Chico Mendes: Early Life

Chico Mendes was born Francisco Alves Mendes Filho on December 15, 1944, in the small Brazilian village of Seringal Santa Fé, outside of Xapuri. His was a family of rubber tappers, people who make their living sustainably by tapping the sap of local rubber trees. Like many rural people, his family also supplemented their income by harvesting nuts and fruits from the rainforest.

Mendes started working when he was nine years old, and never received any formal schooling until late in life; by some accounts, Mendes never learned to read until he was about 20 years old. Some of his education was influenced by Euclides Fernandes Tavora, described as "a middle-class Communist who, in the '60s, was on the run from Brazil's military." Tavora introduced Mendes to books, newspapers and labor unions.

Mendes and Organized Labor

Mendes began to organize rubber tappers in the region, and he was soon elected president of the Xapuri Rubber Tappers' Union. Mendes was also instrumental in organizing Brazil's National Council of Rubber Tappers in the mid-1980s; he was soon elected leader of the group.

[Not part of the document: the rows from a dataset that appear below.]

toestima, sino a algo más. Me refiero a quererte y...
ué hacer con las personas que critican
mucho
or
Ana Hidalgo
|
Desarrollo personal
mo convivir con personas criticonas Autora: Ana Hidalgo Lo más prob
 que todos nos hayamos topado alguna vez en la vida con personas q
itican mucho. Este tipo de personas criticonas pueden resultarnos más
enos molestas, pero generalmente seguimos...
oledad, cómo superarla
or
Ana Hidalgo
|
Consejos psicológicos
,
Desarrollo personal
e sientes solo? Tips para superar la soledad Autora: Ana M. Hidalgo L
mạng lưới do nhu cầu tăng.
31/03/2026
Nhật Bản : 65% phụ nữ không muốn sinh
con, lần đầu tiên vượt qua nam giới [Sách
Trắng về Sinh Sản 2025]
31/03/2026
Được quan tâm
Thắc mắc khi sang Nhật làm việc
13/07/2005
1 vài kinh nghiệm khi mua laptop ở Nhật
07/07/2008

There was immense economic pressure, however, to clear the rainforest for cattle grazing. Despite evidence that harvesting the forest's rubber, fruits, nuts, and other commodities is a more sustainable practice that creates more income over a longer period of time, clear-cutting the rainforest was occurring at an accelerating rate in the 1980s.

When 130 ranchers expelled some 100,000 tappers from the rainforest, Mendes and his laborers fought back, rallying whole families to stand in front of chainsaws and block bulldozers. Their efforts met with some success and attracted the attention of the international environmental community. Mendes was placed on the United Nations Environmental Program Global 500 Roll of Honor Award in 1987; he also won the National Wildlife Federation's National Conservation Achievement Award in 1988.

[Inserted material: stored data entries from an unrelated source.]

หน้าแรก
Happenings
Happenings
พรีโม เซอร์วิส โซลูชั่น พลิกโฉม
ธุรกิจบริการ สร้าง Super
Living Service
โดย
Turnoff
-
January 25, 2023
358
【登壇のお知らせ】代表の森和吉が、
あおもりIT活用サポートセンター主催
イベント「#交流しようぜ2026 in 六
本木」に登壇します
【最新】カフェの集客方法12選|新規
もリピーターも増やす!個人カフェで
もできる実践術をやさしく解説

Mendes vs. Ranchers and Loggers

When rancher Darly Alves da Silva attempted to clear-cut an area of rainforest that was planned as a nature preserve in 1988, Mendes succeeded in stopping the planned logging and created the preserve. Mendes also gained a warrant for da Silva's arrest for a murder he had committed in another state.

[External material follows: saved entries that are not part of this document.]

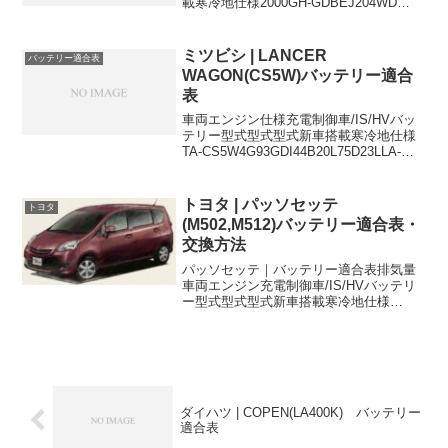
載寒冷地仕様2000GH-GDBEJ204WD
6MT-34B19L-34B19Lに適合するおすすめ
バッテリーはこちら＞
ミツビシ | LANCER
バッテリー適合表
WAGON(CS5W)バッテリー適合
表
車両エンジン仕様充電制御車/IS/HVバッ
テリー型式型式型式新車搭載寒冷地仕様
TA-CS5W4G93GDI44B20L75D23LLA-
CS5W4G93GDI44B20L75D23LLA-
CS5W4G93GDI4WD44B20L75D23L...
トヨタ | パッソセッテ
トヨタ
(M502,M512)バッテリー適合表・
交換方法
パッソセッテ｜バッテリー適合表排気量
車両エンジン充電制御車/IS/HVバッテリ
ー型式型式型式新車搭載寒冷地仕様
1500CBA-M502E-HQEE3SZ-VE-
34B19L44B20L1500CBA-M502E-HQGE
(C)3SZ-VE...
ダイハツ | COPEN(LA400K) バッテリー
適合表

For his efforts, Chico Mendes and his family received constant death threats -- in 1988, Mendes himself predicted he wouldn't live past Christmas. And on the night of December 22, 1988, Chico Mendes was shot to death by a single shotgun blast outside his family's house. Mendes was the 19th activist to be murdered in Brazil that year.

Mendes' murder sparked international outrage and massive protests in Brazil, eventually resulting in the arrest and conviction of Darly Alves da Silva, his son Darly Alves da Silva Jr., and a ranch hand, Jerdeir Pereira.

The Legacy of Chico Mendes

Partly as a result of Mendes' murder, the Brazilian government stopped subsidizing logging and ranching operations and established many rubber preserves and nature reserves, including one named after the activist, Parque Chico Mendes. The World Bank, which once financed development in the rainforest, is now financing nature reserves that function as sustainable rubber plantations.

But all is not well in the Brazilian rainforest, by most accounts. Clear-cutting continues, and according to some reports, fighting development in the rainforests of Brazil has cost some 1,000 activists their lives since 1988. Much work remains to be done to honor the legacy of Chico Mendes.